Cette œuvre est «  un symbole fort ! C’est la mémoire de ce qui s’est passé ! », a confié Hager Ben Aouissi, fondatrice de l’association Une voie des enfants. « Elle représente l’envol vers l’avenir ! Jean-Marie Fondacaro a su exactement représenter ce que l’on voulait que cette œuvre mémorielle exprime. La première fois que j’ai vu cette sculpture, elle m’a inspiré l’espoir, l’union, la solidarité, la force, la volonté que Nice, les Niçois et surtout que ces victimes se relèvent doucement mais sûrement. Du haut de ses quatre mètres, cet ange montre que nous pouvons nous relever, que nous sommes debout face à cette barbarie innommable ».

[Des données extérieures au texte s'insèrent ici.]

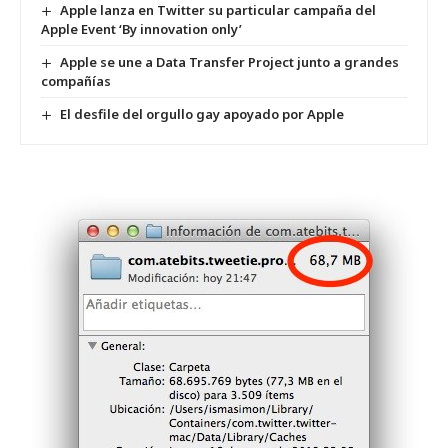
Apple lanza en Twitter su particular campaña del
Apple Event ‘By innovation only’
Apple se une a Data Transfer Project junto a grandes
compañías
El desfile del orgullo gay apoyado por Apple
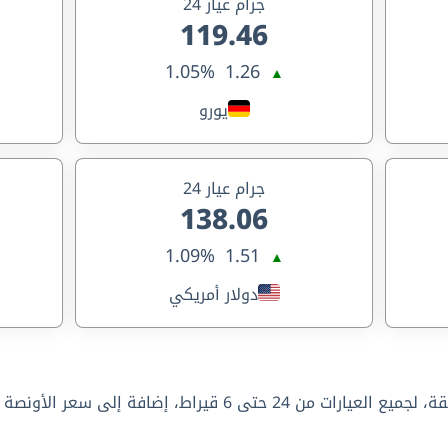
جرام عيار 24
119.46
1.05%
1.26
▲
يورو
جرام عيار 24
138.06
1.09%
1.51
▲
دولار أمريكي
يعرض هذا الجدول سعر الذهب اليوم في ألمانيا تحديث كل 15 دقيقة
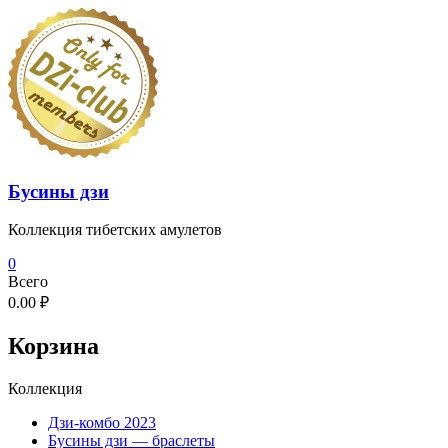
Перейти
к
содержимому
Бусины дзи
Коллекция тибетских амулетов
0
Всего
0.00 ₽
Корзина
Коллекция
Дзи-комбо 2023
Бусины дзи — браслеты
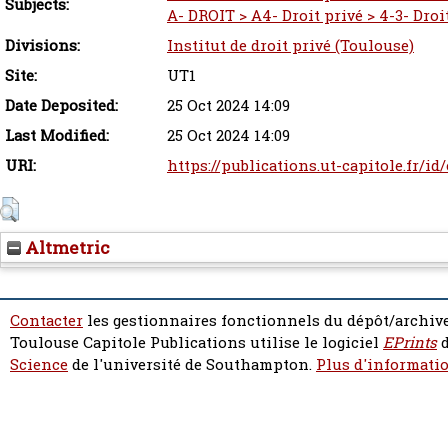
Subjects:
A- DROIT > A4- Droit privé > 4-3- Droit
Divisions:
Institut de droit privé (Toulouse)
Site:
UT1
Date Deposited:
25 Oct 2024 14:09
Last Modified:
25 Oct 2024 14:09
URI:
https://publications.ut-capitole.fr/id
Altmetric
Contacter
les gestionnaires fonctionnels du dépôt/archive
Toulouse Capitole Publications utilise le logiciel
EPrints
d
Science
de l'université de Southampton.
Plus d'informatio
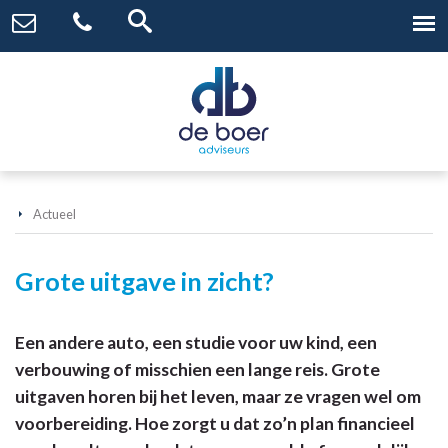
Actueel
Grote uitgave in zicht?
Een andere auto, een studie voor uw kind, een
verbouwing of misschien een lange reis. Grote
uitgaven horen bij het leven, maar ze vragen wel om
voorbereiding. Hoe zorgt u dat zo’n plan financieel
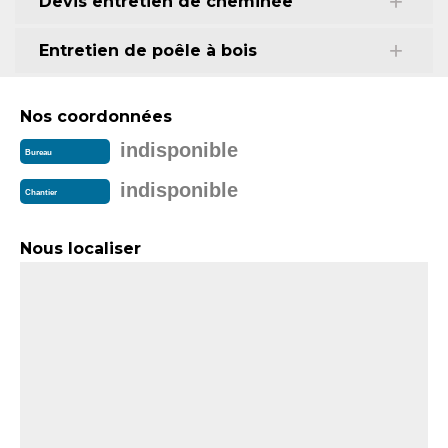
Devis entretien de cheminée
Entretien de poêle à bois
Nos coordonnées
indisponible
Bureau
indisponible
Chantier
Nous localiser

Dans un texte adressé aux victimes, l’artiste Jean-Marie Fondacaro explique sa démarche : « Vous avez souhaité qu’un monument vienne rappeler à toutes et tous ce drame innommable afin que nos anges restent pour toujours dans nos mémoires. Vous m’en avez confié la charge, j’en suis très honoré, c’est une grande responsabilité que de donner forme et âme à vos pensées et à vos prières. J’ai pris à bras le corps ce projet pour vous les victimes et pour ma ville de naissance touchée dans sa chair. Le choix d’une œuvre dont l’inspiration, le sens, la dynamique, les matériaux renvoient à la lumière, au mouvement et à la vie, s’est immédiatement imposé à moi. (…) Au sommet de la vague dans un geste de révérence, l’Ange de la baie prêt à l’envol pose un dernier regard vers le cœur qu’elle contient avant de prendre son envol. Il se veut être aussi un signe fort et lumineux face à l’ombre et à la barbarie ».

Une journée de commémorations

La journée d’hommage aux victimes de l’attentat du 14 juillet 2016 a débuté peu après 15h30 avec la cérémonie de dévoilement de l’œuvre « L’Ange de la baie » par des enfants des associations de victimes et des enfants de la troupe de théâtre Ciamada Nissarda. Après le dévoilement de l’œuvre, six coups de canon ont été tirés pour symboliser les six années écoulées depuis l’attentat qui a fait 86 morts, de 18 nationalités différentes, dont 15 mineurs. Le traditionnel coup de canon de midi n’a pas eu lieu. Quatre représentants d’associations de victimes, Hager Ben Aouissi pour Une voie des enfants, Didier Matrat pour Life for Nice, Anne Murris pour Mémorial des Ange, et Stéphane Erbs pour Promenade des Anges, ont ensuite lu un texte. Après l’Hymne international des victimes du terrorisme, interprété par Vera Novakova, premier violon, et Jan Szakal, violoncelliste de l’Orchestre philarmonique de Nice, ce fut le tour des allocutions du maire de Nice, Christian Estrosi, et du ministre de la Justice, Éric Dupond-Moretti. Les noms des 86 personnes tuées ont ensuite été lus et une bougie allumée pour chacune d’entre elles. Après une Marseillaise très émouvante, chanté par le Chœur de l’Opéra de Nice, les familles, accompagnées de MM. Estrosi et Dupond-Moretti et des enfants, ont déposé des roses blanches au pied de l’œuvre mémorielle. A 21h, il y eut un concert hommage place Masséna par l’Orchestre philharmonique de Nice, sous la direction de Daniele Callegari et à 22h34, heure du début de la course meurtrière du camion, 86 faisceaux lumineux ont été dirigés depuis la Promenade des Anglais vers le ciel niçois.